[Opening RECORDS SUPPLIED section]

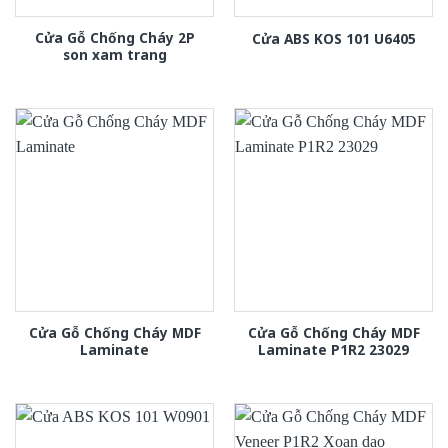
Cửa Gỗ Chống Cháy 2P
Cửa ABS KOS 101 U6405
son xam trang
Cửa Gỗ Chống Cháy MDF
Cửa Gỗ Chống Cháy MDF
Laminate
Laminate P1R2 23029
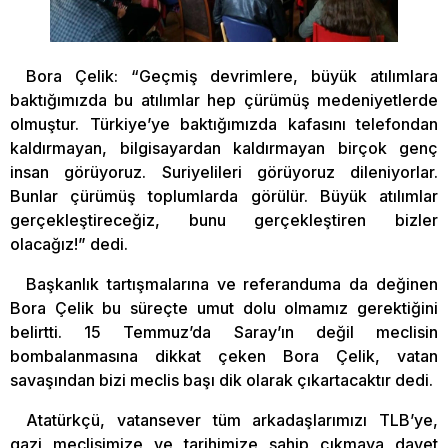
Bora Çelik: “Geçmiş devrimlere, büyük atılımlara
baktığımızda bu atılımlar hep çürümüş medeniyetlerde
olmuştur. Türkiye’ye baktığımızda kafasını telefondan
kaldırmayan, bilgisayardan kaldırmayan birçok genç
insan görüyoruz. Suriyelileri görüyoruz dileniyorlar.
Bunlar çürümüş toplumlarda görülür. Büyük atılımlar
gerçekleştireceğiz, bunu gerçekleştiren bizler
olacağız!” dedi.
Başkanlık tartışmalarına ve referanduma da değinen
Bora Çelik bu süreçte umut dolu olmamız gerektiğini
belirtti. 15 Temmuz’da Saray’ın değil meclisin
bombalanmasına dikkat çeken Bora Çelik, vatan
savaşından bizi meclis başı dik olarak çıkartacaktır dedi.
Atatürkçü, vatansever tüm arkadaşlarımızı TLB’ye,
gazi meclisimize ve tarihimize sahip çıkmaya davet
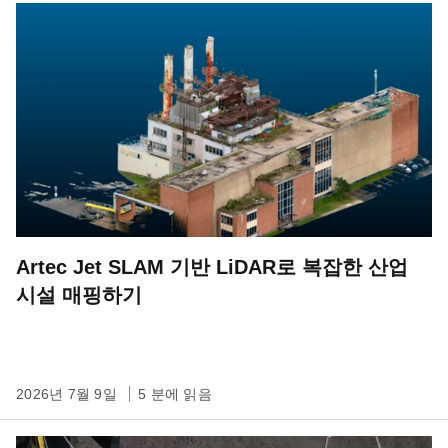
Artec Jet SLAM 기반 LiDAR로 복잡한 산업
시설 매핑하기
2026년 7월 9일
5 분에 읽음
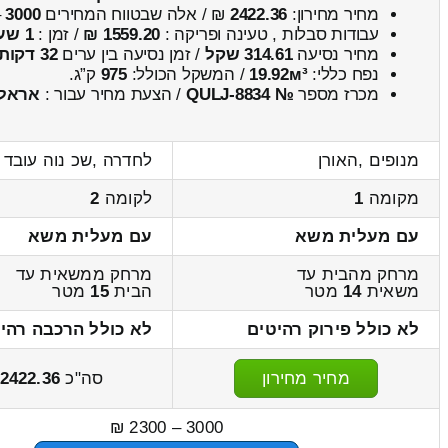
מחיר מחירון:
2422.36
₪ / אלה שבטווח המחירים
3000
–
עבודות סבלות , טעינה ופריקה :
1559.20 ₪
/ זמן :
1 שעות 10 דקות
מחיר נסיעה
314.61 שקל
/ זמן נסיעה בין ערים
32 דקות
נפח כללי:
19.92м³
/ המשקל הכולל:
975
ק”ג.
מכרז מספר
№ QULJ-8834
/ הצעת מחיר עבור :
אראל
מנופים ,האורן
לחדרה ,שכ נוה עובד 
מקומה
1
לקומה
2
עם מעלית משא
עם מעלית משא
מרחק מהבית עד
מרחק ממשאית עד
משאית
14
מטר
הבית
15
מטר
לא כולל פירוק רהיטים
לא כולל הרכבה רהי
מחיר מחירון
סה"כ
2422.36
3000 – 2300 ₪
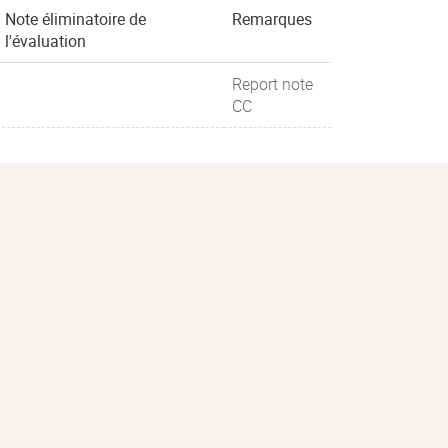
Note éliminatoire de
Remarques
l'évaluation
Report note
CC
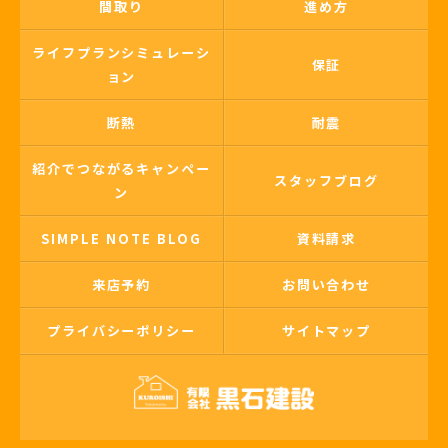
間取り
進め方
ライフプランシミュレーシ
保証
ョン
断熱
耐震
紹介でつながるキャンペー
スタッフブログ
ン
SIMPLE NOTE BLOG
資料請求
来店予約
お問い合わせ
プライバシーポリシー
サイトマップ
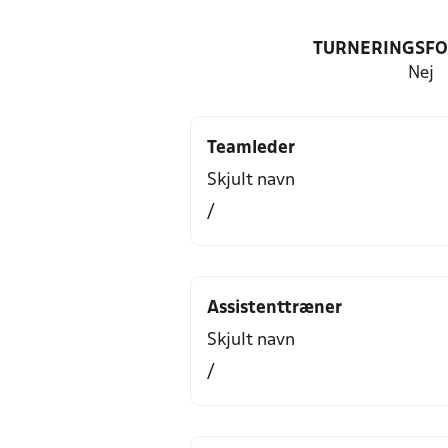
TURNERINGSF
Nej
Teamleder
Skjult navn
/
Assistenttræner
Skjult navn
/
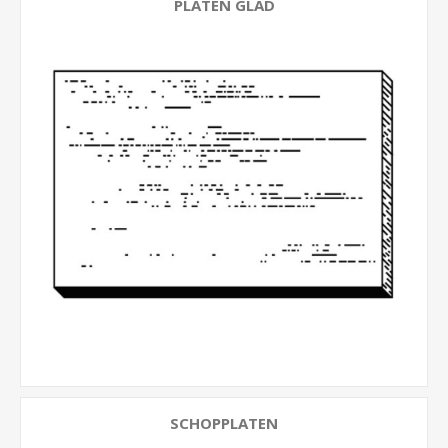
PLATEN GLAD
SCHOPPLATEN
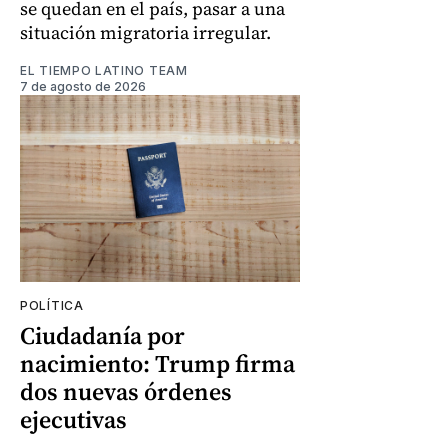
se quedan en el país, pasar a una
situación migratoria irregular.
EL TIEMPO LATINO TEAM
7 de agosto de 2026
POLÍTICA
Ciudadanía por
nacimiento: Trump firma
dos nuevas órdenes
ejecutivas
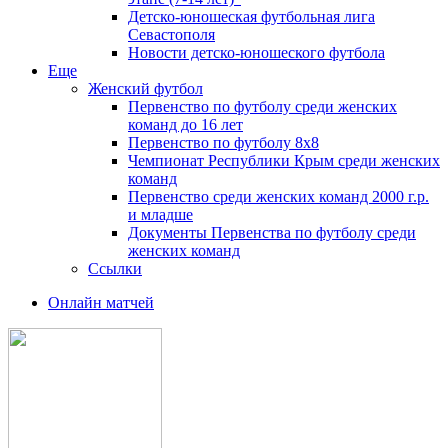
Детско-юношеская футбольная лига
Севастополя
Новости детско-юношеского футбола
Еще
Женский футбол
Первенство по футболу среди женских
команд до 16 лет
Первенство по футболу 8х8
Чемпионат Республики Крым среди женских
команд
Первенство среди женских команд 2000 г.р.
и младше
Документы Первенства по футболу среди
женских команд
Ссылки
Онлайн матчей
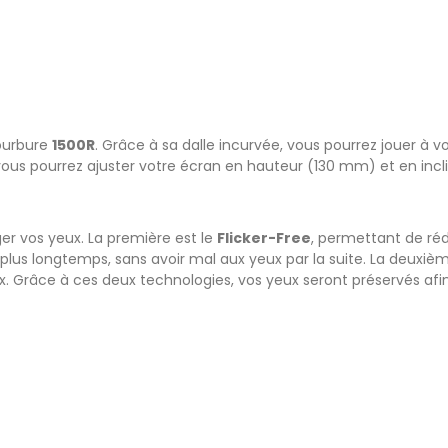
ourbure
1500R
. Grâce à sa dalle incurvée, vous pourrez jouer à 
ous pourrez ajuster votre écran en hauteur (130 mm) et en incli
er vos yeux. La première est le
Flicker-Free
, permettant de rédu
r plus longtemps, sans avoir mal aux yeux par la suite. La deuxiè
x. Grâce à ces deux technologies, vos yeux seront préservés afin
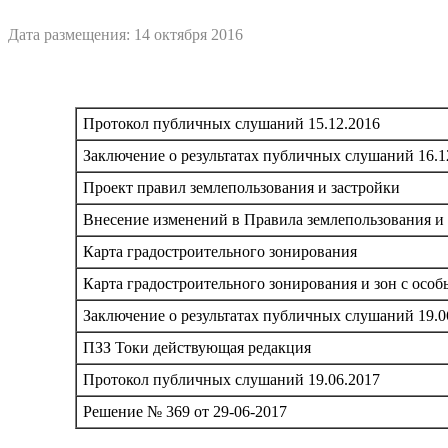
Дата размещения: 14 октября 2016
Протокол публичных слушаний 15.12.2016
Заключение о результатах публичных слушаний 16.1
Проект правил землепользования и застройки
Внесение изменений в Правила землепользования и 
Карта градостроительного зонирования
Карта градостроительного зонирования и зон с осо
Заключение о результатах публичных слушаний 19.0
ПЗЗ Токи действующая редакция
Протокол публичных слушаний 19.06.2017
Решение № 369 от 29-06-2017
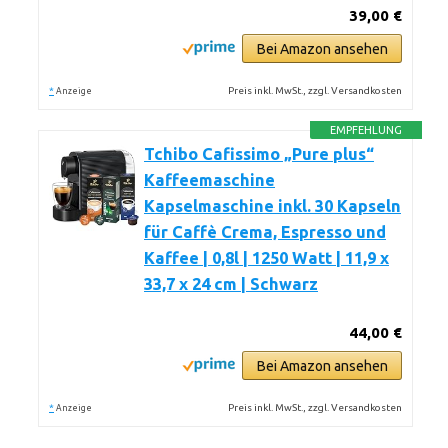
39,00 €
Bei Amazon ansehen
*
Preis inkl. MwSt., zzgl. Versandkosten
Anzeige
EMPFEHLUNG
Tchibo Cafissimo „Pure plus“
Kaffeemaschine
Kapselmaschine inkl. 30 Kapseln
für Caffè Crema, Espresso und
Kaffee | 0,8l | 1250 Watt | 11,9 x
33,7 x 24 cm | Schwarz
44,00 €
Bei Amazon ansehen
*
Preis inkl. MwSt., zzgl. Versandkosten
Anzeige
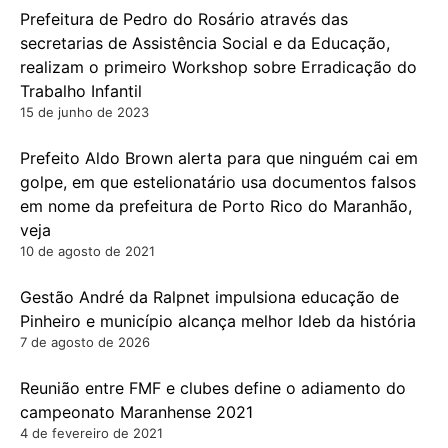
Prefeitura de Pedro do Rosário através das
secretarias de Assistência Social e da Educação,
realizam o primeiro Workshop sobre Erradicação do
Trabalho Infantil
15 de junho de 2023
Prefeito Aldo Brown alerta para que ninguém cai em
golpe, em que estelionatário usa documentos falsos
em nome da prefeitura de Porto Rico do Maranhão,
veja
10 de agosto de 2021
Gestão André da Ralpnet impulsiona educação de
Pinheiro e município alcança melhor Ideb da história
7 de agosto de 2026
Reunião entre FMF e clubes define o adiamento do
campeonato Maranhense 2021
4 de fevereiro de 2021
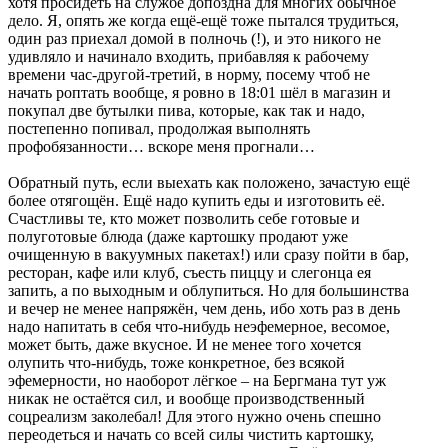
хотя просидеть на службе допоздна для многих обычное
дело. Я, опять же когда ещё-ещё тоже пытался трудиться,
один раз приехал домой в полночь (!), и это никого не
удивляло и начинало входить, прибавляя к рабочему
времени час-другой-третий, в норму, посему чтоб не
начать роптать вообще, я ровно в 18:01 шёл в магазин и
покупал две бутылки пива, которые, как так и надо,
постепенно попивал, продолжая выполнять
профобязанности… вскоре меня прогнали…
Обратный путь, если выехать как положено, зачастую ещё
более отягощён. Ещё надо купить еды и изготовить её.
Счастливы те, кто может позволить себе готовые и
полуготовые блюда (даже картошку продают уже
очищенную в вакуумных пакетах!) или сразу пойти в бар,
ресторан, кафе или клуб, съесть пиццу и слегонца ея
запить, а по выходным и облупиться. Но для большинства
и вечер не менее напряжён, чем день, ибо хоть раз в день
надо напитать в себя что-нибудь неэфемерное, весомое,
может быть, даже вкусное. И не менее того хочется
олупить что-нибудь, тоже конкретное, без всякой
эфемерности, но наоборот лёгкое – на Бергмана тут уж
никак не остаётся сил, и вообще производственный
соцреализм заколебал! Для этого нужно очень спешно
переодеться и начать со всей силы чистить картошку,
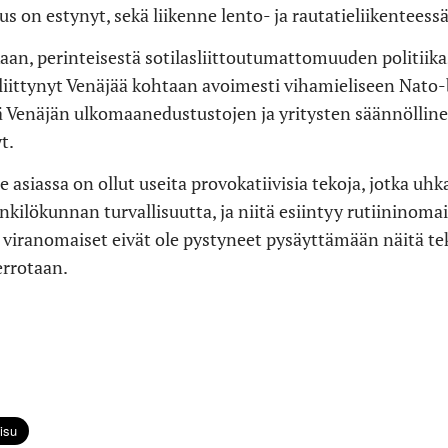
us on estynyt, sekä liikenne lento- ja rautatieliikenteess
an, perinteisestä sotilasliittoutumattomuuden politiikas
 liittynyt Venäjää kohtaan avoimesti vihamieliseen Nato
tä Venäjän ulkomaanedustustojen ja yritysten säännöllin
t.
 asiassa on ollut useita provokatiivisia tekoja, jotka uhk
kilökunnan turvallisuutta, ja niitä esiintyy rutiininomai
iranomaiset eivät ole pystyneet pysäyttämään näitä tek
errotaan.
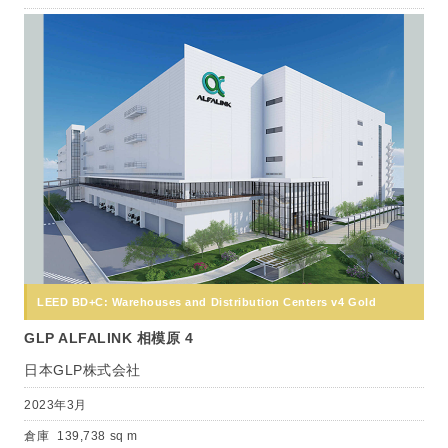
LEED BD+C: Warehouses and Distribution Centers v4 Gold
GLP ALFALINK 相模原 4
日本GLP株式会社
2023年3月
倉庫
139,738 sq m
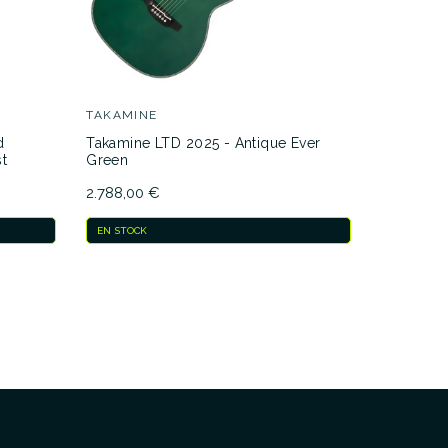
TAKAMINE
EPIPHON
d
Takamine LTD 2025 - Antique Ever
Epiphone
t
Green
479,00 €
2.788,00 €
EN STOCK
ENTREGA E
EN STOCK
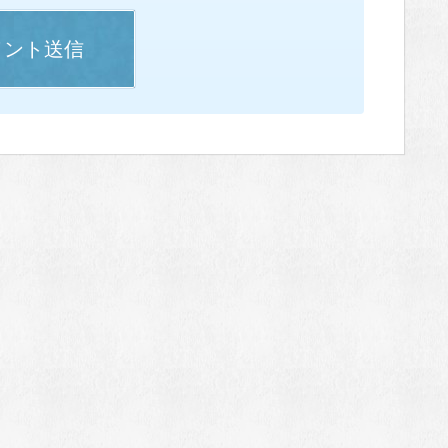
メント送信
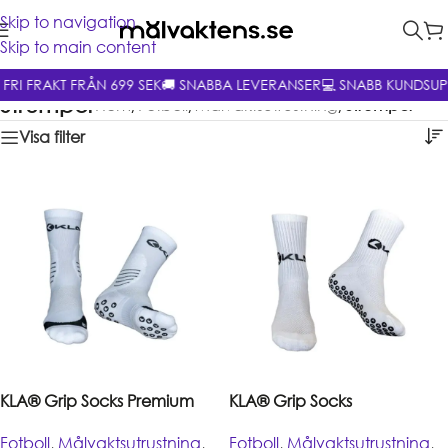
Skip to navigation
Skip to main content
 FRI FRAKT FRÅN 699 SEK
🚚 SNABBA LEVERANSER
💻 SNABB KUNDSU
Strumpor
Hem
/
Fotboll
/
Målvaktsutrustning
/
Strumpor
Visa filter
KLA® Grip Socks Premium
KLA® Grip Socks
Fotboll
,
Målvaktsutrustning
,
Fotboll
,
Målvaktsutrustning
,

[Closing RECORDS SUPPLIED section]

Repeat every record exactly, but not the pictures.

_RESPONSE BOX_
Cửa Gỗ Chống Cháy 2P
Cửa ABS KOS 101 U6405
son xam trang
Cửa Gỗ Chống Cháy MDF
Cửa Gỗ Chống Cháy MDF
Laminate
Laminate P1R2 23029
Bora Çelik: “Geçmiş devrimlere, büyük atılımlara
baktığımızda bu atılımlar hep çürümüş medeniyetlerde
olmuştur. Türkiye’ye baktığımızda kafasını telefondan
kaldırmayan, bilgisayardan kaldırmayan birçok genç
insan görüyoruz. Suriyelileri görüyoruz dileniyorlar.
Bunlar çürümüş toplumlarda görülür. Büyük atılımlar
gerçekleştireceğiz, bunu gerçekleştiren bizler
olacağız!” dedi.
Başkanlık tartışmalarına ve referanduma da değinen
Bora Çelik bu süreçte umut dolu olmamız gerektiğini
belirtti. 15 Temmuz’da Saray’ın değil meclisin
bombalanmasına dikkat çeken Bora Çelik, vatan
savaşından bizi meclis başı dik olarak çıkartacaktır dedi.
Atatürkçü, vatansever tüm arkadaşlarımızı TLB’ye,
gazi meclisimize ve tarihimize sahip çıkmaya davet
Artec Jet SLAM 기반 LiDAR로 복잡한 산업
시설 매핑하기
2026년 7월 9일
5 분에 읽음
מחיר מחירון:
2422.36
₪ / אלה שבטווח המחירים
3000
–
עבודות סבלות , טעינה ופריקה :
1559.20 ₪
/ זמן :
1 שעות 10 דקות
מחיר נסיעה
314.61 שקל
/ זמן נסיעה בין ערים
32 דקות
נפח כללי:
19.92м³
/ המשקל הכולל:
975
ק”ג.
מכרז מספר
№ QULJ-8834
/ הצעת מחיר עבור :
אראל
מנופים ,האורן
לחדרה ,שכ נוה עובד 
מקומה
1
לקומה
2
עם מעלית משא
עם מעלית משא
מרחק מהבית עד
מרחק ממשאית עד
משאית
14
מטר
הבית
15
מטר
לא כולל פירוק רהיטים
לא כולל הרכבה רהי
מחיר מחירון
סה"כ
2422.36
3000 – 2300 ₪
Note éliminatoire de
Remarques
l'évaluation
Report note
CC
間取り
進め方
ライフプランシミュレーシ
保証
ョン
断熱
耐震
紹介でつながるキャンペー
スタッフブログ
ン
SIMPLE NOTE BLOG
資料請求
来店予約
お問い合わせ
プライバシーポリシー
サイトマップ
TURNERINGSF
Nej
Teamleder
Skjult navn
/
Assistenttræner
Skjult navn
/
PLATEN GLAD
SCHOPPLATEN
se quedan en el país, pasar a una
situación migratoria irregular.
EL TIEMPO LATINO TEAM
7 de agosto de 2026
POLÍTICA
Ciudadanía por
nacimiento: Trump firma
dos nuevas órdenes
ejecutivas
Детско-юношеская футбольная лига
Севастополя
Новости детско-юношеского футбола
Еще
Женский футбол
Первенство по футболу среди женских
команд до 16 лет
Первенство по футболу 8х8
Чемпионат Республики Крым среди женских
команд
Первенство среди женских команд 2000 г.р.
и младше
Документы Первенства по футболу среди
женских команд
Ссылки
Онлайн матчей
ourbure
1500R
. Grâce à sa dalle incurvée, vous pourrez jouer à 
ous pourrez ajuster votre écran en hauteur (130 mm) et en incli
er vos yeux. La première est le
Flicker-Free
, permettant de rédu
r plus longtemps, sans avoir mal aux yeux par la suite. La deuxiè
x. Grâce à ces deux technologies, vos yeux seront préservés afin
Дата размещения: 14 октября 2016
Протокол публичных слушаний 15.12.2016
Заключение о результатах публичных слушаний 16.1
Проект правил землепользования и застройки
Внесение изменений в Правила землепользования и 
Карта градостроительного зонирования
Карта градостроительного зонирования и зон с осо
Заключение о результатах публичных слушаний 19.0
ПЗЗ Токи действующая редакция
Протокол публичных слушаний 19.06.2017
Решение № 369 от 29-06-2017
39,00 €
Bei Amazon ansehen
*
Preis inkl. MwSt., zzgl. Versandkosten
Anzeige
EMPFEHLUNG
Tchibo Cafissimo „Pure plus“
Kaffeemaschine
Kapselmaschine inkl. 30 Kapseln
für Caffè Crema, Espresso und
Kaffee | 0,8l | 1250 Watt | 11,9 x
33,7 x 24 cm | Schwarz
44,00 €
Bei Amazon ansehen
*
Preis inkl. MwSt., zzgl. Versandkosten
Anzeige
Prefeitura de Pedro do Rosário através das
secretarias de Assistência Social e da Educação,
realizam o primeiro Workshop sobre Erradicação do
Trabalho Infantil
15 de junho de 2023
Prefeito Aldo Brown alerta para que ninguém cai em
golpe, em que estelionatário usa documentos falsos
em nome da prefeitura de Porto Rico do Maranhão,
veja
10 de agosto de 2021
Gestão André da Ralpnet impulsiona educação de
Pinheiro e município alcança melhor Ideb da história
7 de agosto de 2026
Reunião entre FMF e clubes define o adiamento do
campeonato Maranhense 2021
4 de fevereiro de 2021
хотя просидеть на службе допоздна для многих обычное
дело. Я, опять же когда ещё-ещё тоже пытался трудиться,
один раз приехал домой в полночь (!), и это никого не
удивляло и начинало входить, прибавляя к рабочему
времени час-другой-третий, в норму, посему чтоб не
начать роптать вообще, я ровно в 18:01 шёл в магазин и
покупал две бутылки пива, которые, как так и надо,
постепенно попивал, продолжая выполнять
профобязанности… вскоре меня прогнали…
Обратный путь, если выехать как положено, зачастую ещё
более отягощён. Ещё надо купить еды и изготовить её.
Счастливы те, кто может позволить себе готовые и
полуготовые блюда (даже картошку продают уже
очищенную в вакуумных пакетах!) или сразу пойти в бар,
ресторан, кафе или клуб, съесть пиццу и слегонца ея
запить, а по выходным и облупиться. Но для большинства
и вечер не менее напряжён, чем день, ибо хоть раз в день
надо напитать в себя что-нибудь неэфемерное, весомое,
может быть, даже вкусное. И не менее того хочется
олупить что-нибудь, тоже конкретное, без всякой
эфемерности, но наоборот лёгкое – на Бергмана тут уж
никак не остаётся сил, и вообще производственный
соцреализм заколебал! Для этого нужно очень спешно
переодеться и начать со всей силы чистить картошку,
us on estynyt, sekä liikenne lento- ja rautatieliikenteess
an, perinteisestä sotilasliittoutumattomuuden politiikas
 liittynyt Venäjää kohtaan avoimesti vihamieliseen Nato
tä Venäjän ulkomaanedustustojen ja yritysten säännöllin
t.
 asiassa on ollut useita provokatiivisia tekoja, jotka uhk
kilökunnan turvallisuutta, ja niitä esiintyy rutiininomai
iranomaiset eivät ole pystyneet pysäyttämään näitä tek
errotaan.
LEED BD+C: Warehouses and Distribution Centers v4 Gold
GLP ALFALINK 相模原 4
日本GLP株式会社
2023年3月
倉庫
139,738 sq m
TAKAMINE
EPIPHON
d
Takamine LTD 2025 - Antique Ever
Epiphone
t
Green
479,00 €
2.788,00 €
EN STOCK
ENTREGA E
EN STOCK
メント送信
Skip to navigation
Skip to main content
 FRI FRAKT FRÅN 699 SEK
🚚 SNABBA LEVERANSER
💻 SNABB KUNDSU
Strumpor
Hem
/
Fotboll
/
Målvaktsutrustning
/
Strumpor
Visa filter
KLA® Grip Socks Premium
KLA® Grip Socks
Fotboll
,
Målvaktsutrustning
,
Fotboll
,
Målvaktsutrustning
,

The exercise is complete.